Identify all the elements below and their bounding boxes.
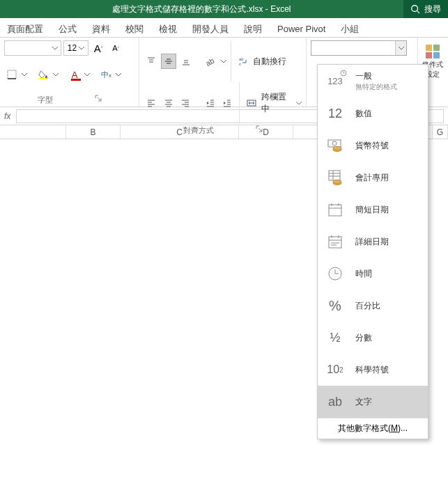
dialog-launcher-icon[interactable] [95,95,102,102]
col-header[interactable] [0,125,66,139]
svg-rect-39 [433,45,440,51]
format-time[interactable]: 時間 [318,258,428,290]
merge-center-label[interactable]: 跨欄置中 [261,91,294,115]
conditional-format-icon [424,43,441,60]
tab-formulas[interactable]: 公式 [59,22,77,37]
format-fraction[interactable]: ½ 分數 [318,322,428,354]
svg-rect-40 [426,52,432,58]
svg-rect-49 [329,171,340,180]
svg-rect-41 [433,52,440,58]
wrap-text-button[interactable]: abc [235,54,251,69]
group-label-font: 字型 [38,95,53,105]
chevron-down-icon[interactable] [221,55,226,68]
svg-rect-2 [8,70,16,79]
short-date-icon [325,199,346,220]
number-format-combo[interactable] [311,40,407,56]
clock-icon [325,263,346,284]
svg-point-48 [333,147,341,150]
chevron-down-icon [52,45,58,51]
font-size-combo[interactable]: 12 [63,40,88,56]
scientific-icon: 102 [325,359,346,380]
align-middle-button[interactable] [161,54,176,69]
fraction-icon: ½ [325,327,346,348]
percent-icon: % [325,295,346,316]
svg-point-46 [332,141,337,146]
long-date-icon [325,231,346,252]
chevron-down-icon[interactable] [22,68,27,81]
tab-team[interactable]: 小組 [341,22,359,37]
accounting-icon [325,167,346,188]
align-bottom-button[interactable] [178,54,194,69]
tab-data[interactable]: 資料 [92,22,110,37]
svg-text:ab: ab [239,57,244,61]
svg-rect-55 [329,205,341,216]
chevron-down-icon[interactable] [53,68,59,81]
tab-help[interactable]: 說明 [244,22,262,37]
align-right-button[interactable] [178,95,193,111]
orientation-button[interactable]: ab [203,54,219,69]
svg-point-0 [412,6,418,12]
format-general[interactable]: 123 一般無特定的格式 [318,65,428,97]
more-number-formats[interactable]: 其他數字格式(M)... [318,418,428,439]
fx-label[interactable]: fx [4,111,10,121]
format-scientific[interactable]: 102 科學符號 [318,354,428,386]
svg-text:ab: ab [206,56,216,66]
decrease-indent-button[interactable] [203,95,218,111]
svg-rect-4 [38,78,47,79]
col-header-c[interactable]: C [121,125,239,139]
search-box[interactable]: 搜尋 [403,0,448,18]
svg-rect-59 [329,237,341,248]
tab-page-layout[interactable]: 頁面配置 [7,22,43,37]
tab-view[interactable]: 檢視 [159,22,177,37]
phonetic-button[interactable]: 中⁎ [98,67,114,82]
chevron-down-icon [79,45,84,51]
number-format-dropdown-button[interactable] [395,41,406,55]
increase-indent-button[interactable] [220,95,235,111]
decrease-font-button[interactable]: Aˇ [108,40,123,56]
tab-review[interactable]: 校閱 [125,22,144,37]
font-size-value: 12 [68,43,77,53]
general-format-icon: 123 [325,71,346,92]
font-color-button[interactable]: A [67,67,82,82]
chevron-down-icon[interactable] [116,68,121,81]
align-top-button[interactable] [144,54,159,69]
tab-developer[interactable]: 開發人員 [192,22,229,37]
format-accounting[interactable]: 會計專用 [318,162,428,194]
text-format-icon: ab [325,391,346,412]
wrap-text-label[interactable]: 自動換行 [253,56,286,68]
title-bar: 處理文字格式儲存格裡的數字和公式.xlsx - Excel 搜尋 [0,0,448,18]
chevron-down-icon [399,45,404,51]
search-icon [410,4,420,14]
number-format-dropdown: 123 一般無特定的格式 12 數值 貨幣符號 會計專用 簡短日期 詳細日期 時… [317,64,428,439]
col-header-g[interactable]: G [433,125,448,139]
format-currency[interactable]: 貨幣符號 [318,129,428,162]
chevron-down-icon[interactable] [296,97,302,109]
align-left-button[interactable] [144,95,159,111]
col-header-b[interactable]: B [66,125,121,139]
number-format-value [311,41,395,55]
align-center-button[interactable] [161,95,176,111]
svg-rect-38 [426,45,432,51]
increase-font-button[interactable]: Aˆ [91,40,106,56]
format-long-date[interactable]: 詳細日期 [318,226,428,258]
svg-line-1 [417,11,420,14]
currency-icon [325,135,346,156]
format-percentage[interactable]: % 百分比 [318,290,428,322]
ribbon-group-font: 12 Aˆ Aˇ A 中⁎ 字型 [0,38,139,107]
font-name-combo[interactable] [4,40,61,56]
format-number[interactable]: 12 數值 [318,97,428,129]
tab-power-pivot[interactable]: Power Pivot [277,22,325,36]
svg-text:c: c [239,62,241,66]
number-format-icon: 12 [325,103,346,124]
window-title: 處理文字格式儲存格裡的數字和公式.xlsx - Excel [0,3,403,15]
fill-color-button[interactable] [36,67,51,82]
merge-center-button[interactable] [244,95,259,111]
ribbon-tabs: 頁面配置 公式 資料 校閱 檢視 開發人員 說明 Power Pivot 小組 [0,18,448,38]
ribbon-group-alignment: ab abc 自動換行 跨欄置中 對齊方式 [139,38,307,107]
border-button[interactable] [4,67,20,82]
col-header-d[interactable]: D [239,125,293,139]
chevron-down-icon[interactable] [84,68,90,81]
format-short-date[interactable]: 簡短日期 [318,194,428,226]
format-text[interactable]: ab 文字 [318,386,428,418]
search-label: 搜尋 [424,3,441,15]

Your instructions — The entries need to be restated exactly, and their pictures left out.

Response box —
Identify all the elements below and their bounding boxes.
dialog-launcher-icon[interactable] [95,95,102,102]
col-header[interactable] [0,125,66,139]
svg-rect-39 [433,45,440,51]
format-time[interactable]: 時間 [318,258,428,290]
merge-center-label[interactable]: 跨欄置中 [261,91,294,115]
conditional-format-icon [424,43,441,60]
tab-formulas[interactable]: 公式 [59,22,77,37]
format-fraction[interactable]: ½ 分數 [318,322,428,354]
svg-rect-40 [426,52,432,58]
svg-rect-49 [329,171,340,180]
svg-rect-41 [433,52,440,58]
wrap-text-button[interactable]: abc [235,54,251,69]
group-label-font: 字型 [38,95,53,105]
chevron-down-icon[interactable] [221,55,226,68]
svg-rect-2 [8,70,16,79]
short-date-icon [325,199,346,220]
number-format-combo[interactable] [311,40,407,56]
clock-icon [325,263,346,284]
svg-point-48 [333,147,341,150]
chevron-down-icon [52,45,58,51]
font-size-combo[interactable]: 12 [63,40,88,56]
scientific-icon: 102 [325,359,346,380]
align-middle-button[interactable] [161,54,176,69]
fraction-icon: ½ [325,327,346,348]
percent-icon: % [325,295,346,316]
svg-point-46 [332,141,337,146]
long-date-icon [325,231,346,252]
chevron-down-icon[interactable] [22,68,27,81]
tab-team[interactable]: 小組 [341,22,359,37]
accounting-icon [325,167,346,188]
align-bottom-button[interactable] [178,54,194,69]
tab-data[interactable]: 資料 [92,22,110,37]
svg-text:ab: ab [239,57,244,61]
svg-rect-55 [329,205,341,216]
chevron-down-icon[interactable] [53,68,59,81]
tab-help[interactable]: 說明 [244,22,262,37]
align-right-button[interactable] [178,95,193,111]
orientation-button[interactable]: ab [203,54,219,69]
svg-point-0 [412,6,418,12]
format-general[interactable]: 123 一般無特定的格式 [318,65,428,97]
more-number-formats[interactable]: 其他數字格式(M)... [318,418,428,439]
fx-label[interactable]: fx [4,111,10,121]
format-scientific[interactable]: 102 科學符號 [318,354,428,386]
svg-text:ab: ab [206,56,216,66]
decrease-indent-button[interactable] [203,95,218,111]
svg-rect-4 [38,78,47,79]
col-header-c[interactable]: C [121,125,239,139]
search-box[interactable]: 搜尋 [403,0,448,18]
svg-rect-59 [329,237,341,248]
tab-page-layout[interactable]: 頁面配置 [7,22,43,37]
tab-view[interactable]: 檢視 [159,22,177,37]
phonetic-button[interactable]: 中⁎ [98,67,114,82]
chevron-down-icon [79,45,84,51]
number-format-dropdown-button[interactable] [395,41,406,55]
increase-indent-button[interactable] [220,95,235,111]
decrease-font-button[interactable]: Aˇ [108,40,123,56]
tab-review[interactable]: 校閱 [125,22,144,37]
font-size-value: 12 [68,43,77,53]
general-format-icon: 123 [325,71,346,92]
font-color-button[interactable]: A [67,67,82,82]
chevron-down-icon[interactable] [116,68,121,81]
align-top-button[interactable] [144,54,159,69]
tab-developer[interactable]: 開發人員 [192,22,229,37]
format-accounting[interactable]: 會計專用 [318,162,428,194]
text-format-icon: ab [325,391,346,412]
wrap-text-label[interactable]: 自動換行 [253,56,286,68]
title-bar: 處理文字格式儲存格裡的數字和公式.xlsx - Excel 搜尋 [0,0,448,18]
chevron-down-icon [399,45,404,51]
search-icon [410,4,420,14]
number-format-dropdown: 123 一般無特定的格式 12 數值 貨幣符號 會計專用 簡短日期 詳細日期 時… [317,64,428,439]
col-header-g[interactable]: G [433,125,448,139]
format-currency[interactable]: 貨幣符號 [318,129,428,162]
chevron-down-icon[interactable] [296,97,302,109]
align-left-button[interactable] [144,95,159,111]
col-header-b[interactable]: B [66,125,121,139]
number-format-value [311,41,395,55]
align-center-button[interactable] [161,95,176,111]
svg-rect-38 [426,45,432,51]
increase-font-button[interactable]: Aˆ [91,40,106,56]
format-long-date[interactable]: 詳細日期 [318,226,428,258]
svg-line-1 [417,11,420,14]
currency-icon [325,135,346,156]
format-percentage[interactable]: % 百分比 [318,290,428,322]
ribbon-group-font: 12 Aˆ Aˇ A 中⁎ 字型 [0,38,139,107]
font-name-combo[interactable] [4,40,61,56]
format-number[interactable]: 12 數值 [318,97,428,129]
tab-power-pivot[interactable]: Power Pivot [277,22,325,36]
svg-text:c: c [239,62,241,66]
number-format-icon: 12 [325,103,346,124]
window-title: 處理文字格式儲存格裡的數字和公式.xlsx - Excel [0,3,403,15]
fill-color-button[interactable] [36,67,51,82]
merge-center-button[interactable] [244,95,259,111]
ribbon-tabs: 頁面配置 公式 資料 校閱 檢視 開發人員 說明 Power Pivot 小組 [0,18,448,38]
ribbon-group-alignment: ab abc 自動換行 跨欄置中 對齊方式 [139,38,307,107]
border-button[interactable] [4,67,20,82]
col-header-d[interactable]: D [239,125,293,139]
chevron-down-icon[interactable] [84,68,90,81]
format-short-date[interactable]: 簡短日期 [318,194,428,226]
format-text[interactable]: ab 文字 [318,386,428,418]
search-label: 搜尋 [424,3,441,15]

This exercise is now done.